TRAGÉDIA DO 174 REVISITADA
Bruno Barreto usa fatos reais para fazer um filme de personagem. O drama é o mesmo, mas um tanto mais generoso
Por Raphaella Spencer

ÚLTIMA PARADA 174
Bruno Barreto
[Última Parada 174, BRA, 2008]

O filme é bom? Pergunta sempre controversa. Mas na minha opinião, tudo que provoca reação, do qual você não sai ileso, seja por se divertir muito ou por ficar extremamente incomodado, é bom. Essa última sensação foi a que me causou a exibição de Última Parada 174.

O novo filme de Bruno Barreto, baseado no fato real acontecido no dia 12 de junho de 2000, televisionado como um espetáculo novelesco, que muito diferente da maioria das novelas, não teve final feliz para nenhuma das partes envolvidas. Perderam os reféns vítimas da circunstância, lugar errado na hora errada, perderam os policiais, que expuseram em rede nacional todo seu despreparo e truculência e perdeu Sandro, que por já não ter quase nada a perder, matou e morreu.

Com roteiro de Bráulio Mantovani, (responsável por boa parte da nova safra do cinema brasileiro, que inclui Cidade de Deus, O Ano em que meus Pais saíram de Férias e Linha de Passe), O filme não é um remake dos fatos apurados pelo diretor José Padilha no excelente documentário Ônibus 174. Longe disso, Última Parada 174, utiliza uma premissa dos fatos reais para fazer um filme de personagem. De um lado o Sandro que se perde da mãe e se torna mais um desses meninos de rua invisíveis, do outro uma mãe que perde o filho Alê e leva a vida em função dessa busca. Na história real, Sandro, que sequestrou o ônibus tinha uma mãe adotiva que o escolheu como seu filho para curar as dores do filho que perdeu ainda bebê.
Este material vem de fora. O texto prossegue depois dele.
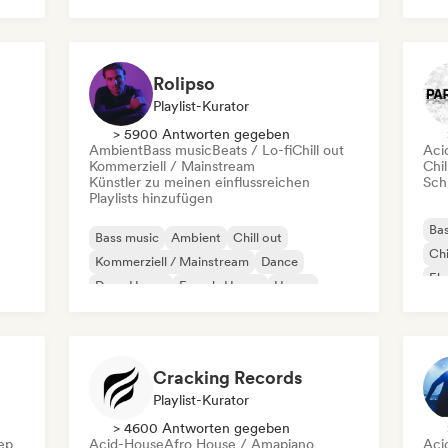
Rolipso
Playlist-Kurator
> 5900 Antworten gegeben
Ambient
Bass music
Beats / Lo-fi
Chill out
Aci
Kommerziell / Mainstream
Chil
Künstler zu meinen einflussreichen
Schr
Playlists hinzufügen
Bas
Bass music
Ambient
Chill out
Chi
Kommerziell / Mainstream
Dance
Ele
Deep House
French-House
House
Cracking Records
Playlist-Kurator
> 4600 Antworten gegeben
ep
Acid-House
Afro House / Amapiano
Aci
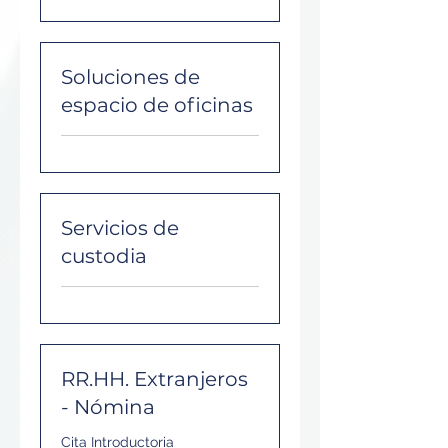
Soluciones de
espacio de oficinas
Servicios de
custodia
RR.HH. Extranjeros
- Nómina
Cita Introductoria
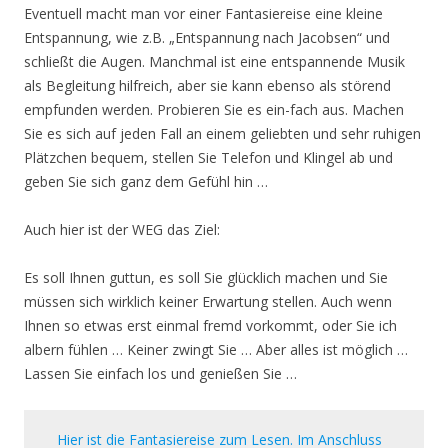
Eventuell macht man vor einer Fantasiereise eine kleine
Entspannung, wie z.B. „Entspannung nach Jacobsen“ und
schließt die Augen. Manchmal ist eine entspannende Musik
als Begleitung hilfreich, aber sie kann ebenso als störend
empfunden werden. Probieren Sie es ein-fach aus. Machen
Sie es sich auf jeden Fall an einem geliebten und sehr ruhigen
Plätzchen bequem, stellen Sie Telefon und Klingel ab und
geben Sie sich ganz dem Gefühl hin …
Auch hier ist der WEG das Ziel:
Es soll Ihnen guttun, es soll Sie glücklich machen und Sie
müssen sich wirklich keiner Erwartung stellen. Auch wenn
Ihnen so etwas erst einmal fremd vorkommt, oder Sie ich
albern fühlen … Keiner zwingt Sie … Aber alles ist möglich …
Lassen Sie einfach los und genießen Sie …
Hier ist die Fantasiereise zum Lesen. Im Anschluss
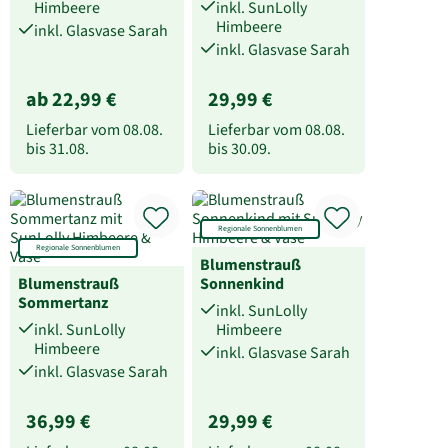
Himbeere
inkl. SunLolly
Himbeere
inkl. Glasvase Sarah
inkl. Glasvase Sarah
ab 22,99 €
29,99 €
Lieferbar vom
08.08.
Lieferbar vom
08.08.
bis
31.08.
bis
30.09.
Regionale Sonnenblumen
Regionale Sonnenblumen
Blumenstrauß
Blumenstrauß
Sonnenkind
Sommertanz
inkl. SunLolly
inkl. SunLolly
Himbeere
Himbeere
inkl. Glasvase Sarah
inkl. Glasvase Sarah
36,99 €
29,99 €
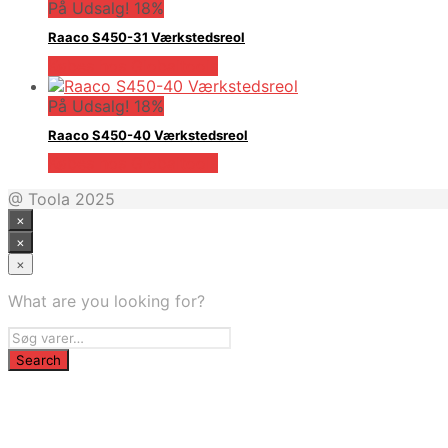
På Udsalg! 18%
Raaco S450-31 Værkstedsreol
Købes hos Globaltools
På Udsalg! 18%
Raaco S450-40 Værkstedsreol
Købes hos Globaltools
@ Toola 2025
×
×
×
What are you looking for?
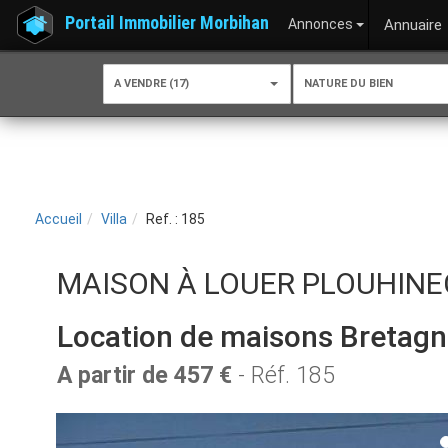
Portail Immobilier Morbihan
Annonces
Annuaire
A VENDRE (17)
NATURE DU BIEN
Accueil
Villa
Ref. : 185
MAISON À LOUER PLOUHINE
Location de maisons Bretag
A partir de 457 €
- Réf. 185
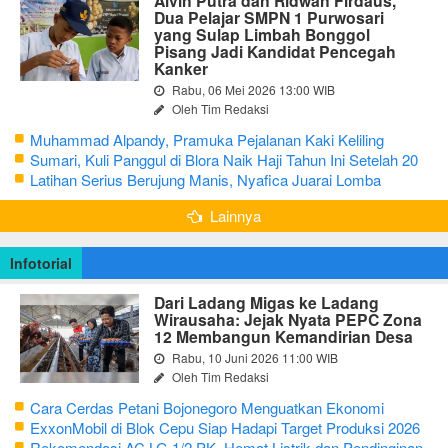
Alvin Putra dan Ridwan Firdaus,
Dua Pelajar SMPN 1 Purwosari
yang Sulap Limbah Bonggol
Pisang Jadi Kandidat Pencegah
Kanker
Rabu, 06 Mei 2026 13:00 WIB
Oleh Tim Redaksi
Muhammad Alpandy, Pramuka Pejalanan Kaki Keliling
Nusantara dengan Misi Literasi Budaya
Sumari, Kuli Panggul di Blora Naik Haji Tahun Ini Setelah 20
Tahun Sisihkan Uang Receh
Latihan Serius Berujung Manis, Nyafica Juarai Lomba
Bertutur tentang Nilai Hidup Orang Samin
Lainnya
Infotorial
Dari Ladang Migas ke Ladang
Wirausaha: Jejak Nyata PEPC Zona
12 Membangun Kemandirian Desa
Rabu, 10 Juni 2026 11:00 WIB
Oleh Tim Redaksi
Cara Cerdas Petani Bojonegoro Menguatkan Ekonomi
Keluarga
ExxonMobil di Blok Cepu Siap Hadapi Target Produksi 2026
Rekomendasi AC LG 1/2 PK, Hemat Listrik dan Pendinginan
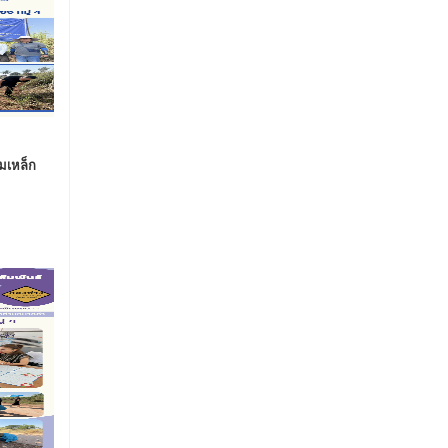
มเหล็ก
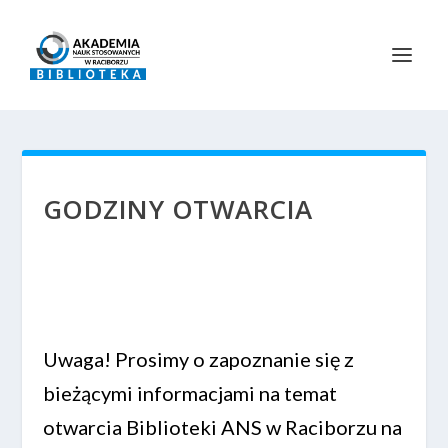
GODZINY OTWARCIA
Uwaga! Prosimy o zapoznanie się z
bieżącymi informacjami na temat
otwarcia Biblioteki ANS w Raciborzu na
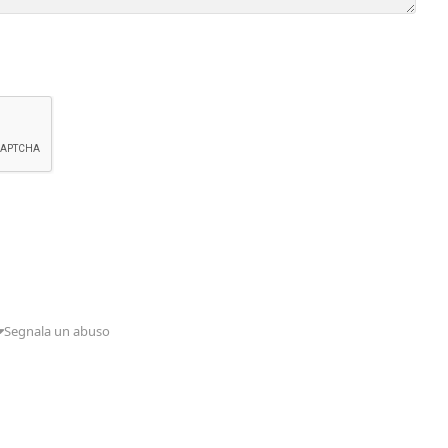
Segnala un abuso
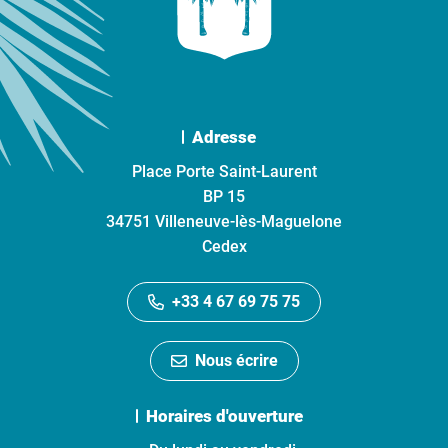
Adresse
Place Porte Saint-Laurent
BP 15
34751 Villeneuve-lès-Maguelone
Cedex
+33 4 67 69 75 75
Nous écrire
Horaires d'ouverture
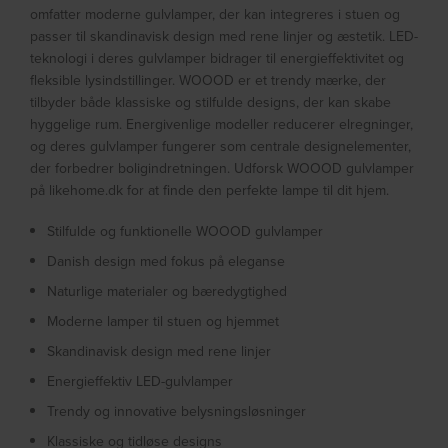
omfatter moderne gulvlamper, der kan integreres i stuen og
passer til skandinavisk design med rene linjer og æstetik. LED-
teknologi i deres gulvlamper bidrager til energieffektivitet og
fleksible lysindstillinger. WOOOD er et trendy mærke, der
tilbyder både klassiske og stilfulde designs, der kan skabe
hyggelige rum. Energivenlige modeller reducerer elregninger,
og deres gulvlamper fungerer som centrale designelementer,
der forbedrer boligindretningen. Udforsk WOOOD gulvlamper
på likehome.dk for at finde den perfekte lampe til dit hjem.
Stilfulde og funktionelle WOOOD gulvlamper
Danish design med fokus på eleganse
Naturlige materialer og bæredygtighed
Moderne lamper til stuen og hjemmet
Skandinavisk design med rene linjer
Energieffektiv LED-gulvlamper
Trendy og innovative belysningsløsninger
Klassiske og tidløse designs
Dramas à parte, a história que vemos na tela é generosa, nos incomoda pois nos coloca muito perto do que todos nós temos de mais humano, nosso caráter, nossas imperfeições e medos. Afinal o Sandro do filme, é um jovem de rua, que presencia a Candelária, viciado em drogas, preso em reformatórios diversas vezes, mas que também cruza em sua trajetória com algumas mãos amigas dispostas a dar-lhe oportunidades. Trajetória acompanhada de tão perto quanto a proximidade estabelecida por Hector Babenco quando nos oferece a oportunidade de descobrir seu personagem Pixote (1981). A diferença em acompanhar a trajetória do personagem vivido pelo ator Michel Gomes é que envolve um misto de realidade e ficção que nos leva a uma angústia enorme, pois aquela representação das emoções que levaram o personagem do filme ao sequestro na ficção, não são necessariamente as que no fato real estavam perturbando o espírito do Sandro real, mas nos convencem e até preenchem as lacunas que não tiveram resposta na época.

Uma relação já experimentada na representação de outros filmes também baseados em fatos reais como o Elefante (2003) de Gus Van Sant, baseado nos assassinatos cometidos pela dupla de adolescentes na Columbine High School ou o mais recente Vôo 93 (2006) de Paul Greengrass que reconstrói o sequestro do vôo United 93, cujo destino era a Casa Blanca, mas que foi derrubado pelos próprios passageiros que se rebelaram contra os seqüestradores. Filmes que assim como o Última Parada 174, optaram por recontar histórias extremas em busca de um certo entendimento de quem são as humanidades por trás de atitudes como estas.